Multi-threading Heisenbug: code is faster when profiled

I have some trivially parallelizable for loops that I wanted to speed up using multi-threading, namely using Folds.jls Folds.foreach(). I started julia with julia -t 8 to get one interactive thread and 8 worker threads and observed that Profiling the code makes it faster:

# Without any profiling
julia> @time expect(args...; n_chunks=1)
  8.118154 seconds (5.13 k allocations: 50.581 MiB, 0.21% gc time)

julia> @time expect(args...; n_chunks=8)
 16.847068 seconds (64.31 k allocations: 55.753 MiB, 0.05% gc time)


# Profiling with @profile
julia> @time @profile expect(args...; n_chunks=1)
  9.119578 seconds (5.13 k allocations: 50.581 MiB, 0.13% gc time)

julia> @time @profile expect(args...; n_chunks=8)
  4.647983 seconds (64.16 k allocations: 55.751 MiB, 1.67% gc time)


# Profiling with @profview
julia> @time @profview expect(args...; n_chunks=1)
  9.244527 seconds (87.70 k allocations: 79.798 MiB, 0.33% gc time, 0.01% compilation time)
Gtk4.GtkWindowLeaf(accessible-role=GTK_ACCESSIBLE_ROLE_WINDOW, ...)

julia> @time @profview expect(args...; n_chunks=8)
  2.939202 seconds (266.93 k allocations: 86.765 MiB, 3.42% gc time, 0.02% compilation time)
Gtk4.GtkWindowLeaf(accessible-role=GTK_ACCESSIBLE_ROLE_WINDOW, ...)

Furthermore, the n_chunks parameter controls into how many paralelizable batches the data gets split into and we see that without any profiling increasing the number of batches slows the code down, even though it should in principle enable more threads to work in parallel. With profiling on the other hand, we see that increasing the number of batches does speed up the computation (although not as linearly as I had hoped).

Also, when watching htop while running above code I can see that when profiling the code all 8 CPU cores spike in usage, while without profiling they don’t. Overall, I am under the impression that when the code runs without profiling it isn’t actually multi-threading.

Did anyone have similar experiences before and would know what could cause multi-threaded code to run faster when profiled?

Unfortunately, I can’t provide an actual MWE because it is a pretty big code base, but any pointers what to look out for would be very welcome.

Other things I have tried
Using manual Threads.@threads instead of Folds.foreach() ended up being slightlly slower in all cases and the same Heisenbug prevailed.

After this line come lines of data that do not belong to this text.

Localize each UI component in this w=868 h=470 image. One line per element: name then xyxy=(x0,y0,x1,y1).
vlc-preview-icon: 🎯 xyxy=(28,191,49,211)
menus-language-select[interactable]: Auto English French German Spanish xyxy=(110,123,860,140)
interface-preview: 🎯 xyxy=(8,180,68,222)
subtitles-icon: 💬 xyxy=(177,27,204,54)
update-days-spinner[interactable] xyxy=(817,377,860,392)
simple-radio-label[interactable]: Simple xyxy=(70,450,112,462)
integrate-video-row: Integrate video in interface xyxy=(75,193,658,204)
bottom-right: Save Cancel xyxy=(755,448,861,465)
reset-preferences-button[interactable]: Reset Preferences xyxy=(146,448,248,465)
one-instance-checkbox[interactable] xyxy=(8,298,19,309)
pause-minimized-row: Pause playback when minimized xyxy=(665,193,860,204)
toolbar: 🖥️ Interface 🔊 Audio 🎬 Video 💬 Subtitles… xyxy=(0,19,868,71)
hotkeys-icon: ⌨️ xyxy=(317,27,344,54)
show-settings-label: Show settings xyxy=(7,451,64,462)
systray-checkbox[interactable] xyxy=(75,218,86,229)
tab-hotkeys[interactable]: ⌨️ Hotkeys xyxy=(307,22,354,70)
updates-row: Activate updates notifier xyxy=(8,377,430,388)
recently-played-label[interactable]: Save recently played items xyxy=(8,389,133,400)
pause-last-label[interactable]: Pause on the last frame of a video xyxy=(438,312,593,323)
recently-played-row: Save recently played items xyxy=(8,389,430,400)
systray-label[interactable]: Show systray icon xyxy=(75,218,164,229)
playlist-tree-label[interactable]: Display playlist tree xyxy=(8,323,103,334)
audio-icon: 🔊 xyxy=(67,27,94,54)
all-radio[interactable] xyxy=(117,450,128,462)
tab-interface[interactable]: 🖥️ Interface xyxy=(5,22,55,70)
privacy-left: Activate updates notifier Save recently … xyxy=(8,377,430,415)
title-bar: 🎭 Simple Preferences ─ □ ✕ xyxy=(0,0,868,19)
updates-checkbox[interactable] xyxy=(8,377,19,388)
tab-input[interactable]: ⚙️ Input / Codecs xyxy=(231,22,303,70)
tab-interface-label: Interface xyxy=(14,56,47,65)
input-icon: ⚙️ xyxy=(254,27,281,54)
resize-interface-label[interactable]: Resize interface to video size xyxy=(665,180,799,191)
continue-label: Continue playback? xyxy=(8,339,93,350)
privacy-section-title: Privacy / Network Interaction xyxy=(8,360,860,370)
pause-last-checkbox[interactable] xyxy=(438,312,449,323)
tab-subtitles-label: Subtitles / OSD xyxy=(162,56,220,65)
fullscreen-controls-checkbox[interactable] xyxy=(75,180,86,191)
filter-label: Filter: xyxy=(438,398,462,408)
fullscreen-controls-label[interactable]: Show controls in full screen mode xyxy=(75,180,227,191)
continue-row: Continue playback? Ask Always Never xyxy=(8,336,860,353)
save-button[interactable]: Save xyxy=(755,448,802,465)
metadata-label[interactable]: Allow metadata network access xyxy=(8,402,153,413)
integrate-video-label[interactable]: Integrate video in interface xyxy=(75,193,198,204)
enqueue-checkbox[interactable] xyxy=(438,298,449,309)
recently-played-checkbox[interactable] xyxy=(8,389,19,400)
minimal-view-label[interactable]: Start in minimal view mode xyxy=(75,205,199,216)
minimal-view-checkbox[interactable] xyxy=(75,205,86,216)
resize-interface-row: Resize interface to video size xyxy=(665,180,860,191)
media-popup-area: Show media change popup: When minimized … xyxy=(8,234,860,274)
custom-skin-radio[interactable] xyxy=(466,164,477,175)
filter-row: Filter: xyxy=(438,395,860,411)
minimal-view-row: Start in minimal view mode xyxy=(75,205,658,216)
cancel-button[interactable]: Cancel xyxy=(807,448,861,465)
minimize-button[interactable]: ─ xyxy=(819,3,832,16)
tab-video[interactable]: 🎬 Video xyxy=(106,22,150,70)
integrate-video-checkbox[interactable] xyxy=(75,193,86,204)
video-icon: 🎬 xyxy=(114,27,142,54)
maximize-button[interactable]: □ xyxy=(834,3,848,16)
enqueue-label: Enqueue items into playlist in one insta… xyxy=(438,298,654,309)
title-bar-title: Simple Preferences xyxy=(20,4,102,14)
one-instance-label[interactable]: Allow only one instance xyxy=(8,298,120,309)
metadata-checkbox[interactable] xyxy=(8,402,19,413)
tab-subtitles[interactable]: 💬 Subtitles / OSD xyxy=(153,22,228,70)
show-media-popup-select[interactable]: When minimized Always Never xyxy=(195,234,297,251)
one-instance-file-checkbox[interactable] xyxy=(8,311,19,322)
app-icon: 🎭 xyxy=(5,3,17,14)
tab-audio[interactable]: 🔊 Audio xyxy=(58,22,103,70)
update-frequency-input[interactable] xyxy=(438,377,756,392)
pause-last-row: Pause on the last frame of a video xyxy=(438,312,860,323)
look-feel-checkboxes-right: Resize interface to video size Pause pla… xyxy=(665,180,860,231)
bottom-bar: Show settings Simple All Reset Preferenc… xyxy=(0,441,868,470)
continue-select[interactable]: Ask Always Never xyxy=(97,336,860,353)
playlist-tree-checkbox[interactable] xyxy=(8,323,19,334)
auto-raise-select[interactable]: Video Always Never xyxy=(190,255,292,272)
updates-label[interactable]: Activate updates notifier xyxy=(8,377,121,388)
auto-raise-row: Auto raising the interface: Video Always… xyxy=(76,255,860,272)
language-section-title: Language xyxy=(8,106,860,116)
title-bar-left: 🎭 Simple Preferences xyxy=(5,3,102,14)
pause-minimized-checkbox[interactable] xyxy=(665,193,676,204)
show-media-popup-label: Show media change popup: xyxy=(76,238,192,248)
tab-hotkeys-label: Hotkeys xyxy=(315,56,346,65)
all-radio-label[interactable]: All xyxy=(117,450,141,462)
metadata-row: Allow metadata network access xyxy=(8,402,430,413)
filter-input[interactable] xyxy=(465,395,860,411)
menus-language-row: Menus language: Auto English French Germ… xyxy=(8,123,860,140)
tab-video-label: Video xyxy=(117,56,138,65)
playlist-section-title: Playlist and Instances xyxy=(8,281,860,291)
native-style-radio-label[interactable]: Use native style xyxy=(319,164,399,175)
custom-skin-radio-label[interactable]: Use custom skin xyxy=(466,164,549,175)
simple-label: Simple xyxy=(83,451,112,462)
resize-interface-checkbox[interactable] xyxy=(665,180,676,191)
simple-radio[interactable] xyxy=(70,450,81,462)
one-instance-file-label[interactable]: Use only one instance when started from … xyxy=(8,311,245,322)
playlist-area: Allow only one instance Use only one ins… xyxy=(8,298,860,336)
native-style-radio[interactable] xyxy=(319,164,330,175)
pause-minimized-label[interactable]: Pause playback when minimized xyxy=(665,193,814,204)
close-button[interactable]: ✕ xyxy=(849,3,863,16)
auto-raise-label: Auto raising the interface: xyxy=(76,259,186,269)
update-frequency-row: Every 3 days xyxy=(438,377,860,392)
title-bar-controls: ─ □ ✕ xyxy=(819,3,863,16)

I also replaced Folds.foreach with a simple foreach as a sanity check and got

julia> @time expect(args...; n_chunks=1)
  8.003162 seconds (5.13 k allocations: 50.581 MiB, 0.24% gc time)

julia> @time expect(args...; n_chunks=8)
  8.873845 seconds (6.22 k allocations: 51.221 MiB, 0.11% gc time)

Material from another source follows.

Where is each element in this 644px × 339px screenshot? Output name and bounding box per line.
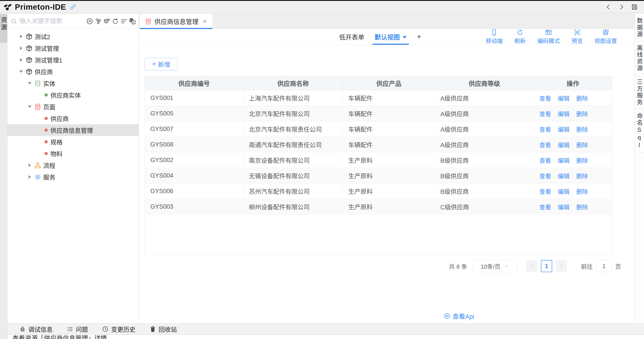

julia> @time @profview expect(args...; n_chunks=8)
 10.364693 seconds (86.40 k allocations: 87.422 MiB, 0.21% gc time, 0.01% compilation time)

which is as expected. Increasing the number of batches makes the code simply marginally slower, because they are all processed in parallel and profiling the code makes it also a bit slower because of the profiling.

2 Likes

After a long time of debugging, I managed to reduce my code to a reproducible, minimal working example. Running the following code on julia 1.12 with julia -t 8

using Folds
using ProfileView

"""
Inserts all pairs in all buffer vectors in the i-th row of `buffer_matrix`
into the i-th dict in `dicts`
"""
function merge_buffers_into_dicts(dicts::AbstractVector{Dict{K,V}},
                                  buffer_matrix::AbstractMatrix{Vector{Pair{K,V}}}) where {K, V}
    Folds.foreach(dicts, eachrow(buffer_matrix)) do dict, buffers
        foreach(buffers) do buffer
            foreach(buffer) do kv
                k, v = kv
                dict[k] = v
            end
            empty!(buffer)
        end
    end
    return dicts, buffer_matrix
end

"""
Create a vector of Dict{Int, Float} as well as matrix of Vector{Pair{Int, Float}}
"""
function setup_dicts_and_buffers(terms_per_dict, terms_per_buffer, n_dicts)
    dicts = map(1:n_dicts) do _
        Dict(rand(1:n_dicts * terms_per_dict, terms_per_dict) .=> rand(terms_per_dict))
    end

    buffer_matrix = [
        [rand(1:n_dicts * terms_per_dict) .=> rand() for _ in 1:terms_per_buffer]
        for _ in 1:n_dicts, _ in 1:n_dicts
    ]
    return dicts, buffer_matrix
end

produces

# These values showed the issue particularly well in my case
terms_per_dict = 2000
terms_per_buffer = 120
n_dicts = 8     # set this to the number of threads
n_iterations = 100

dicts, buffer_matrix = setup_dicts_and_buffers(terms_per_dict, terms_per_buffer, n_dicts)
@time begin
    for _ in 1:n_iterations
        local_dicts = deepcopy(dicts)
        local_buffer_matrix = deepcopy(buffer_matrix)
        merge_buffers_into_dicts(local_dicts, local_buffer_matrix)
    end
end
#  1.059728 seconds (45.60 k allocations: 94.277 MiB, 2.64% gc time)


@time @profview begin
    for _ in 1:n_iterations
        local_dicts = deepcopy(dicts)
        local_buffer_matrix = deepcopy(buffer_matrix)
        merge_buffers_into_dicts(local_dicts, local_buffer_matrix)
    end
end
#  0.162798 seconds (86.32 k allocations: 98.100 MiB, 15.90% gc time, 16.94% compilation time)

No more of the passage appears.